Feature Engineering
Understand your data by asking following questions
- What are the most important features in your data?
- Do I need to transform these features?
- Does the data set has missing data? missing column value of low number of records for positive cases (unbalanced data).
- Do I need to create new features based on existing features?
If the data set is not properly understood in conceptual way then the AI modeling will not yield desired results.
Handling missing column values in your dataset
a. Apply mean values from same column from other values and fillin the missing data. Its fast, easy.
b. Or apply median when there are lots of outlier.
c. replace it with most frequent occurring value
Handling Unbalanced data
a. Oversample — duplicate the the existing positive records to create more records of feature you want to detect.
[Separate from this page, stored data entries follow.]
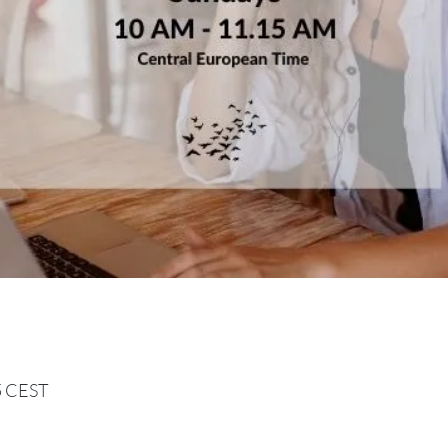
15 CEST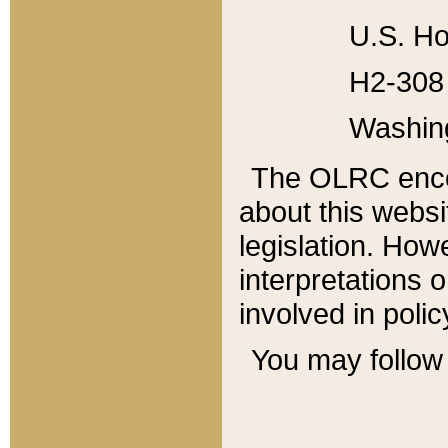
U.S. Ho
H2-308 
Washin
The OLRC enco
about this websi
legislation. Ho
interpretations o
involved in poli
You may follow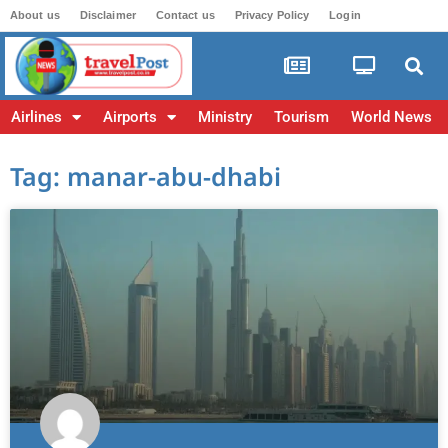
About us
Disclaimer
Contact us
Privacy Policy
Login
Airlines
Airports
Ministry
Tourism
World News
Tag: manar-abu-dhabi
b. Undersampling — remove the existing negative records to balance the dataset. Careful when removing or throwing data away from dataset. maybe useful when hardware scaling issues
c. SMOTE — Synthetic Minority Over-sampling Technique- generate new sample by using methods like k-nearest neighbors.
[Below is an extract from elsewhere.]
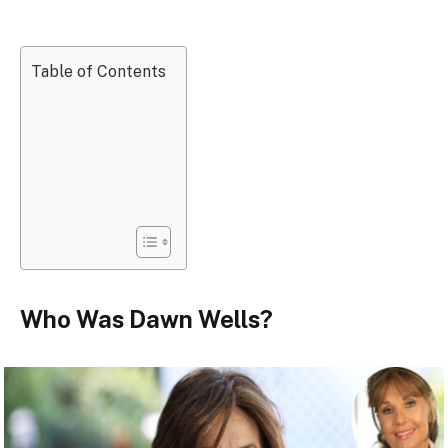
Table of Contents
Who Was Dawn Wells?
d. adjust threshold when predicting
Identify and handling Outlier
a. Calculate variance and standard deviations and mark data that are more than 1 or 2 SD away.
b. or use AWS random cut forest to identify outlier
c. or identify outlier with IQR
d. remove the outlier. do it carefully. or use max value for all values greater then IQR upper limit and use min value for all values lower then IQR lower limit
Binning
- Bucket data based on range of values
- Quantile binning — same number of sample in each buckets
Transforming
a. Apply some function to make data more suitable for ML. e.g. apply log to exponential trend
b. encoding — encode the data required by your model. e.g. One-hot encoding
c. scaling or normalizing — e.g. scit-learn MinMaxScalar
d. shuffling — randomize your dataset
Introduce Cyclic Features
Many features are cyclic in nature e.g. they are dependent on month, time of day or day of the week etc. Example- sweaters in cold weather, bike rental in warm seasons etc.
Compute the x- and y- component of that point using sin and cosin trigonometric functions. Add these new features to regression model
'hr_sin' = sin(hr*(2.*pi/24))
'hr_cos' = cos(hr*(2.*pi/24))
'mnth_sin' = sin((mnth)*(2.*pi/12))
'mnth_cos' = cos((df.mnth)*(2.*pi/12))